[Extracted material — start]

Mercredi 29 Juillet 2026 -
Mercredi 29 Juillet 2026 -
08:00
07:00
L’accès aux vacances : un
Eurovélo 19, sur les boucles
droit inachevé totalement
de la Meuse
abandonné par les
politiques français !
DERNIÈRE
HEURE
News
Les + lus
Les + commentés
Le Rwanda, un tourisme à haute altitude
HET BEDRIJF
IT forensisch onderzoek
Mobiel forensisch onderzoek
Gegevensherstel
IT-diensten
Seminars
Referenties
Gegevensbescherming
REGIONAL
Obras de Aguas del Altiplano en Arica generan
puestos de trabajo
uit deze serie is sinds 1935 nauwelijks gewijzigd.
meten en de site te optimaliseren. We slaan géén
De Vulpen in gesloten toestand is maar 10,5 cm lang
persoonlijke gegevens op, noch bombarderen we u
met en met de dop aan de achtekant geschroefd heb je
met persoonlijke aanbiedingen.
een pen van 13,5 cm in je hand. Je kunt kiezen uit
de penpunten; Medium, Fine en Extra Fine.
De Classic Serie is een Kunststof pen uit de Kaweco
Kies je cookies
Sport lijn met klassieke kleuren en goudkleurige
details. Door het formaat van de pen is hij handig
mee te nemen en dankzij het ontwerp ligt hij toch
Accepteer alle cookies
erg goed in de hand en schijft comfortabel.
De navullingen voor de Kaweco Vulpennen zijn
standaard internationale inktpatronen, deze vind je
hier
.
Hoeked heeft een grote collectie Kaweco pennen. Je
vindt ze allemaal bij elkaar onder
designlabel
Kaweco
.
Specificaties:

[Extracted material — finish]
[Extracted material — start]

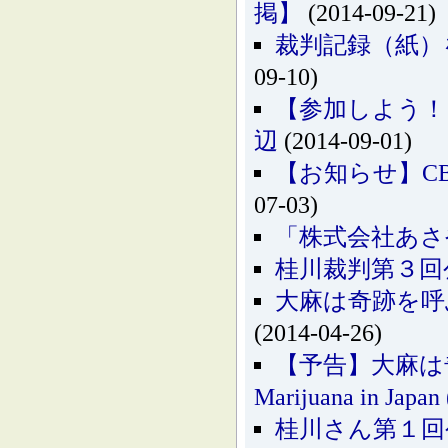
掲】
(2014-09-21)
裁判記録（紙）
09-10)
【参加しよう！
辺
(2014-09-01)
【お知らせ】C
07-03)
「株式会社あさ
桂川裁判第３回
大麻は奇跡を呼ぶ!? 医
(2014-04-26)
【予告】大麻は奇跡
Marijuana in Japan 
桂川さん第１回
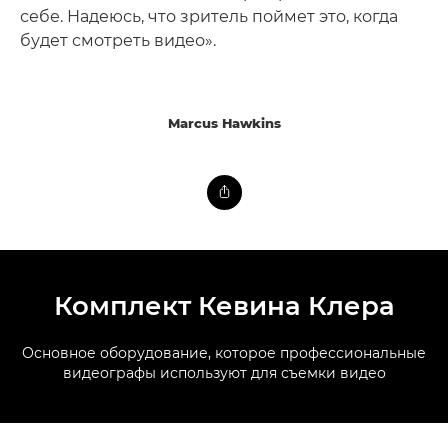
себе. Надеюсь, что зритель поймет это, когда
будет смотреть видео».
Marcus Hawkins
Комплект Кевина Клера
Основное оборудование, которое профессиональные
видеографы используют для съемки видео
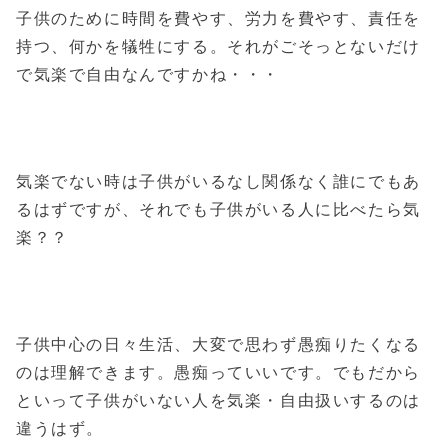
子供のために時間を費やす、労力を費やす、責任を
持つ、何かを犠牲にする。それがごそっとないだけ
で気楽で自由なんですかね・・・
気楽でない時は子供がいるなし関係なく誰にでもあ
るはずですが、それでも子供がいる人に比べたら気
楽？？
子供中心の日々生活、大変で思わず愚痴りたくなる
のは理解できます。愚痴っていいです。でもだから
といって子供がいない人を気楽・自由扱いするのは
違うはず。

[Extracted material — finish]

_Task directions_
Would you copy out each line of the records above where the word "Kaweco" occurs?

_Output for this task_
De Classic Serie is een Kunststof pen uit de Kaweco
De navullingen voor de Kaweco Vulpennen zijn
Hoeked heeft een grote collectie Kaweco pennen. Je
Kaweco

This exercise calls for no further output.